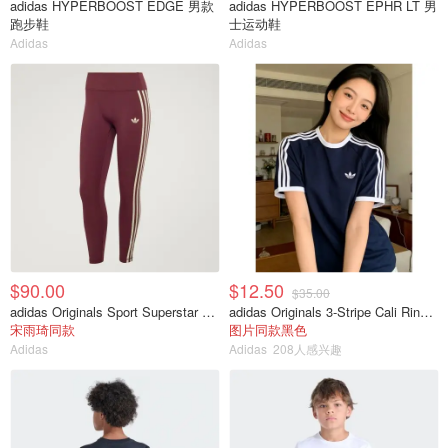
adidas HYPERBOOST EDGE 男款
adidas HYPERBOOST EPHR LT 男
跑步鞋
士运动鞋
Adidas
Adidas
$90.00
$12.50
$35.00
adidas Originals Sport Superstar 7/8紧身裤
adidas Originals 3-Stripe Cali Ringer 短袖T恤
宋雨琦同款
图片同款黑色
Adidas
Adidas
208人感兴趣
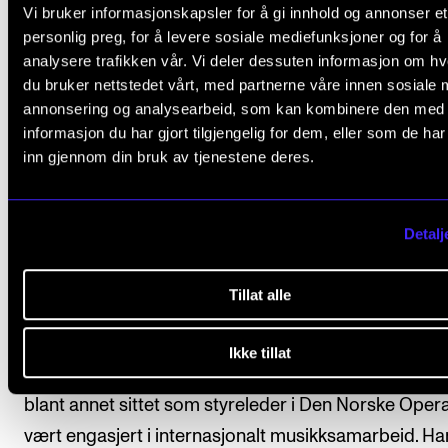
Vi bruker informasjonskapsler for å gi innhold og annonser et
personlig preg, for å levere sosiale mediefunksjoner og for å
analysere trafikken vår. Vi deler dessuten informasjon om h
du bruker nettstedet vårt, med partnerne våre innen sosiale 
annonsering og analysearbeid, som kan kombinere den med
Forfatterne
informasjon du har gjort tilgjengelig for dem, eller som de ha
inn gjennom din bruk av tjenestene deres.
Einar Solbu (1942–), er utdannet kirkemusiker og har
flere stillinger som organist. Han var lærer og studie
Detalj
ved Musikkonservatoriet i Oslo 1964–1973,
førsteamanuensis og studiesjef ved Norges
Tillat alle
musikkhøgskole 1973–1991. Solbu var direktør for Gr
jubileet 1993, direktør for Rikskonsertene 1994–200
Ikke tillat
dekan ved Kunsthøgskolen i Oslo 2008–2011. Han h
blant annet sittet som styreleder i Den Norske Oper
vært engasjert i internasjonalt musikksamarbeid. Ha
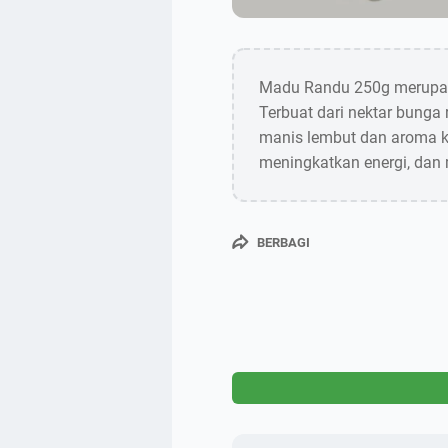
Madu Randu 250g merupaka
Terbuat dari nektar bunga
manis lembut dan aroma 
meningkatkan energi, dan
BERBAGI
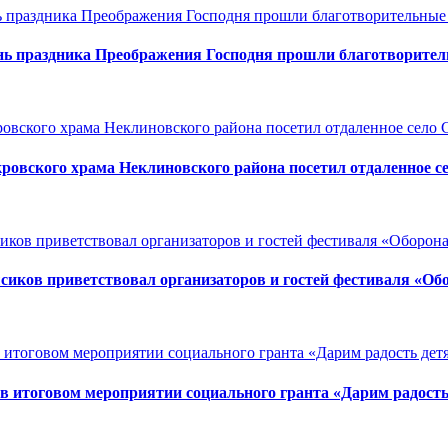
нь праздника Преображения Господня прошли благотворите
ровского храма Неклиновского района посетил отдаленное с
иков приветствовал организаторов и гостей фестиваля «Обо
в итоговом мероприятии социального гранта «Дарим радость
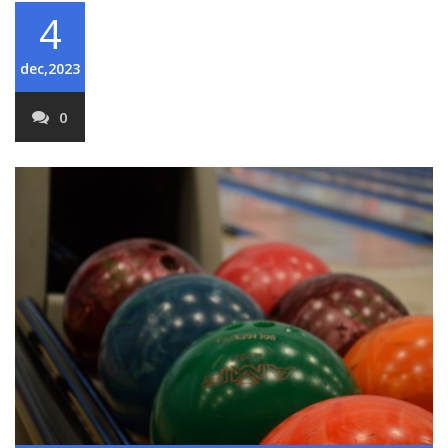
4
dec,2023
0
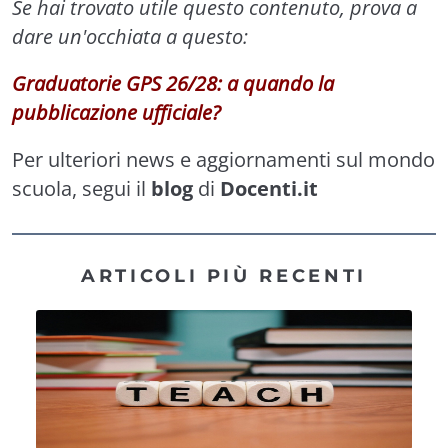
Se hai trovato utile questo contenuto, prova a
dare un'occhiata a questo:
Graduatorie GPS 26/28: a quando la
pubblicazione ufficiale?
Per ulteriori news e aggiornamenti sul mondo
scuola, segui il
blog
di
Docenti.it
ARTICOLI PIÙ RECENTI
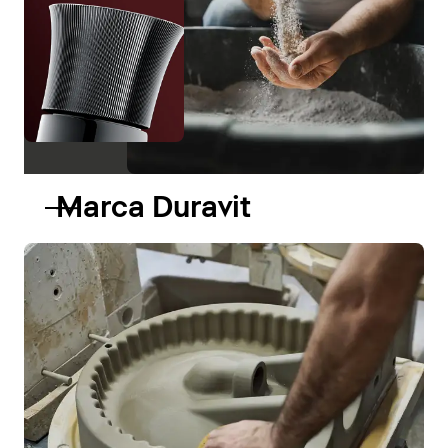
Marca Duravit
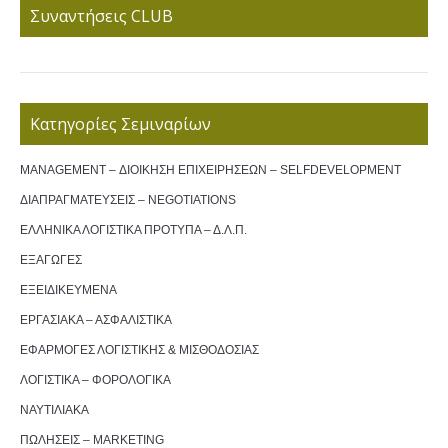
Συναντήσεις CLUB
Κατηγορίες Σεμιναρίων
MANAGEMENT – ΔΙΟΙΚΗΣΗ ΕΠΙΧΕΙΡΗΣΕΩΝ – SELFDEVELOPMENT
ΔΙΑΠΡΑΓΜΑΤΕΥΣΕΙΣ – NEGOTIATIONS
ΕΛΛΗΝΙΚΑ ΛΟΓΙΣΤΙΚΑ ΠΡΟΤΥΠΑ – Δ.Λ.Π.
ΕΞΑΓΩΓΕΣ
ΕΞΕΙΔΙΚΕΥΜΕΝΑ
ΕΡΓΑΣΙΑΚΑ – ΑΣΦΑΛΙΣΤΙΚΑ
ΕΦΑΡΜΟΓΕΣ ΛΟΓΙΣΤΙΚΗΣ & ΜΙΣΘΟΔΟΣΙΑΣ
ΛΟΓΙΣΤΙΚΑ – ΦΟΡΟΛΟΓΙΚΑ
ΝΑΥΤΙΛΙΑΚΑ
ΠΩΛΗΣΕΙΣ – MARKETING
---
## Task statement
Pull out each line of the listing that holds the string "bruker".

## Problem solution
Vi bruker informasjonskapsler for å gi innhold og annonser et
du bruker nettstedet vårt, med partnerne våre innen sosiale 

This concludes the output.